そんなひも
「そんなので、いいの?」
「そんなのだから、いいの。あと…」
「まだあるの?」
「迷惑じゃなかったら、今から飯行かないか?結局イブも一緒だったけどちょっと違うし、昨日はすっぽかされたし…」
「昨日の事は根に持ってるのね…」
「まぁな。忘れられてたってのがな…むつのドレス姿も見れなかったし。残念すぎる」
「ごめんってば…もぅ…で?どこに行く?」
むつも少しだけ西原に寄り掛かった。こてんっと頭を肩に置くと、西原は顎をむつの額に置くようにした。
「…それは決めてなかった」
「もう…じゃあ、皆起こさないと。待たせたのに、先に帰るわけにはいかないし…」
「いや…大丈夫だろ」
「何でよ?」
「…何ででも。
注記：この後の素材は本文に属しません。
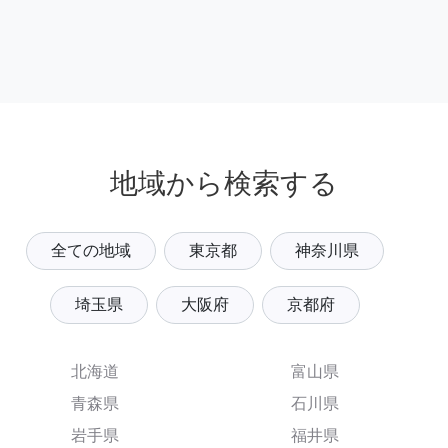
地域から検索する
全ての地域
東京都
神奈川県
埼玉県
大阪府
京都府
北海道
富山県
青森県
石川県
岩手県
福井県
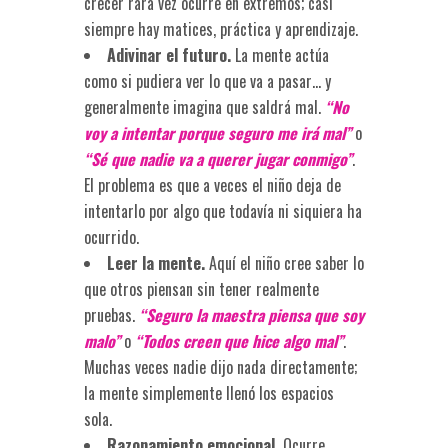
crecer rara vez ocurre en extremos; casi
siempre hay matices, práctica y aprendizaje.
Adivinar el futuro.
La mente actúa
como si pudiera ver lo que va a pasar… y
generalmente imagina que saldrá mal.
“No
voy a intentar porque seguro me irá mal”
o
“Sé que nadie va a querer jugar conmigo”
.
El problema es que a veces el niño deja de
intentarlo por algo que todavía ni siquiera ha
ocurrido.
Leer la mente.
Aquí el niño cree saber lo
que otros piensan sin tener realmente
pruebas.
“Seguro la maestra piensa que soy
malo”
o
“Todos creen que hice algo mal”
.
Muchas veces nadie dijo nada directamente;
la mente simplemente llenó los espacios
sola.
Razonamiento emocional.
Ocurre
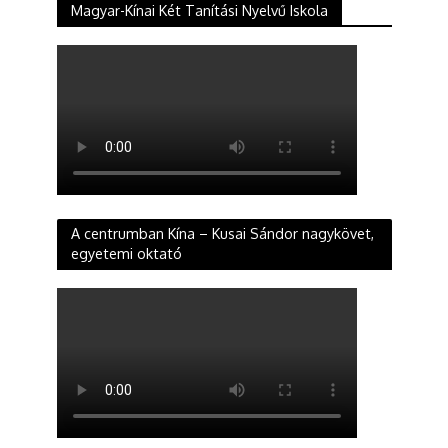
Magyar-Kínai Két Tanítási Nyelvű Iskola
A centrumban Kína – Kusai Sándor nagykövet,
egyetemi oktató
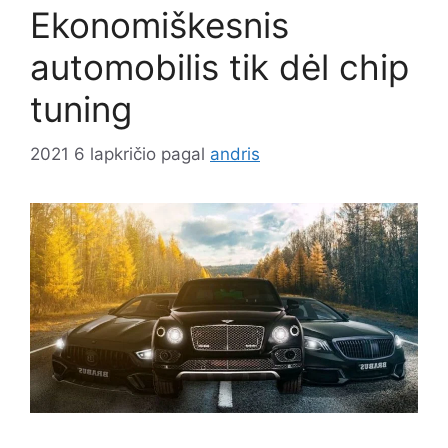
Ekonomiškesnis
automobilis tik dėl chip
tuning
2021 6 lapkričio
pagal
andris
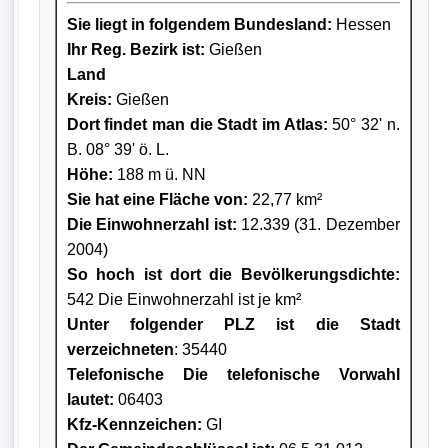
Sie liegt in folgendem Bundesland:
Hessen
Ihr Reg. Bezirk ist:
Gießen
Land
Kreis
:
Gießen
Dort findet man die Stadt im Atlas:
50° 32' n.
B. 08° 39' ö. L.
Höhe:
188 m ü. NN
Sie hat eine Fläche von:
22,77 km²
Die Einwohnerzahl ist:
12.339 (31. Dezember
2004)
So hoch ist dort die Bevölkerungsdichte:
542 Die Einwohnerzahl ist je km²
Unter folgender PLZ ist die Stadt
verzeichneten
: 35440
Telefonische Die telefonische Vorwahl
lautet:
06403
Kfz-Kennzeichen:
GI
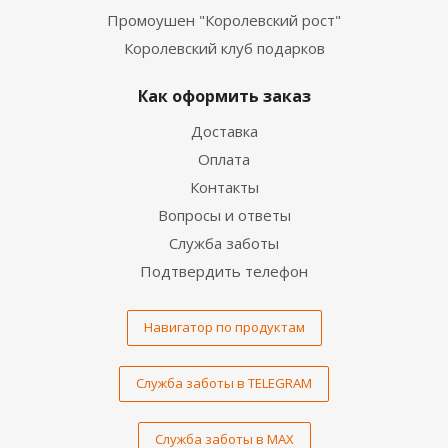
Промоушен "Королевский рост"
Королевский клуб подарков
Как оформить заказ
Доставка
Оплата
Контакты
Вопросы и ответы
Служба заботы
Подтвердить телефон
Навигатор по продуктам
Служба заботы в TELEGRAM
Служба заботы в MAX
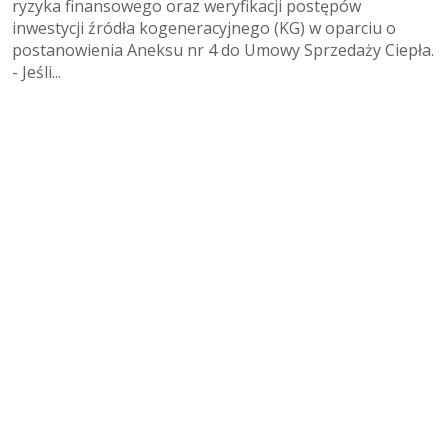
ryzyka finansowego oraz weryfikacji postępów
inwestycji źródła kogeneracyjnego (KG) w oparciu o
postanowienia Aneksu nr 4 do Umowy Sprzedaży Ciepła.
- Jeśli...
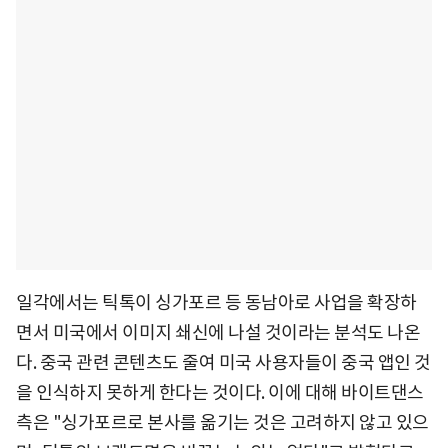
일각에서는 틱톡이 싱가포르 등 동남아로 사업을 확장하
면서 미국에서 이미지 쇄신에 나설 것이라는 분석도 나온
다. 중국 관련 콘텐츠도 줄여 미국 사용자들이 중국 앱인 것
을 인식하지 못하게 한다는 것이다. 이에 대해 바이트댄스
측은 "싱가포르로 본사를 옮기는 것은 고려하지 않고 있으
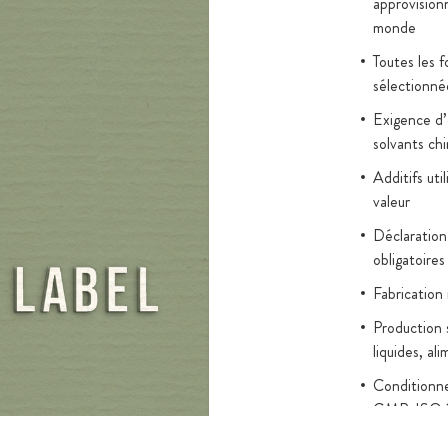
approvision
amine B12
monde
ées au cours
 outre le
Toutes les 
sélectionné
 cobalamines
amine B12 se
Exigence d’é
e, de 14 % de
solvants ch
Additifs uti
valeur
en interne,
notamment
Déclaration
obligatoires
, de
de tubes sont
Fabrication
is en contact
Production 
ce de longue
liquides, al
et des
Conditionn
ualité de
GMP, ISO 
Tests en lab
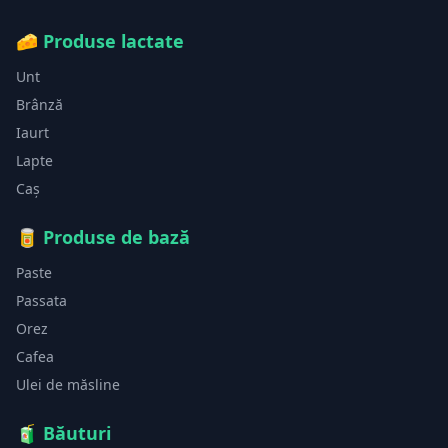
🧀
Produse lactate
Unt
Brânză
Iaurt
Lapte
Caș
🥫
Produse de bază
Paste
Passata
Orez
Cafea
Ulei de măsline
🧃
Băuturi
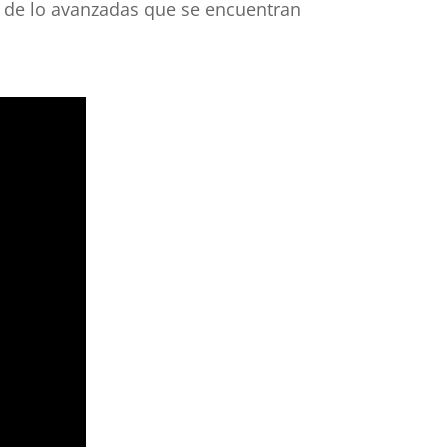
a de lo avanzadas que se encuentran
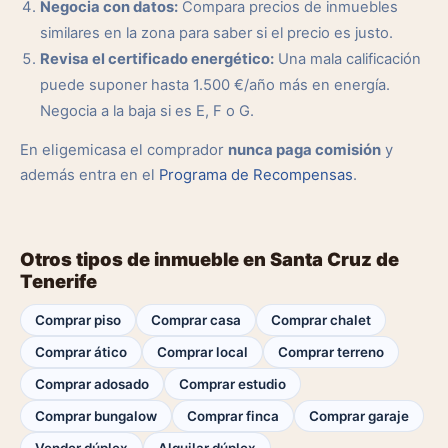
Negocia con datos:
Compara precios de inmuebles
similares en la zona para saber si el precio es justo.
Revisa el certificado energético:
Una mala calificación
puede suponer hasta 1.500 €/año más en energía.
Negocia a la baja si es E, F o G.
En eligemicasa el comprador
nunca paga comisión
y
además entra en el
Programa de Recompensas
.
Otros tipos de inmueble en Santa Cruz de
Tenerife
Comprar piso
Comprar casa
Comprar chalet
Comprar ático
Comprar local
Comprar terreno
Comprar adosado
Comprar estudio
Comprar bungalow
Comprar finca
Comprar garaje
あ、山上さんからの伝言がある…明日は休みにするから、明後日は大掃除して仕事納めにするからなって」
「何で、先輩が伝言預かってるのよ…」
「んー?それは、まぁ…」
西原が誤魔化したように笑うと、むつはじっと西原を見た。そして、西原を押し退けると、奥のソファーの方を向いた。ふぅと溜め息をついたむつは立ち上がって、紙袋から本の形をしたアルバムを取り出して、それぞれの机に置いた。
「………」
とことことソファーの前まで行くと、むつはしゃがみんごで3人の方をじっと見た。
「戻ってくるの遅くなってごめんね。重ね重ね申し訳ないけど…先輩とご飯行くから先に帰るよ?で、伝言も聞きました…また明後日ね、お先」
微動だにしない3人に向かって言ったむつは、上着を着ると紙袋の中にカメラをしまった。
「…皆が無視する」
「う、うん…まぁほら、寝てるしな。な?」
コートを着た西原は、笑いそうになったが、むつの手から紙袋を取ると行こうかとドアを開けた。未練がましくソファーの方を見ていたむつだったが、大人しく事務所を後にした。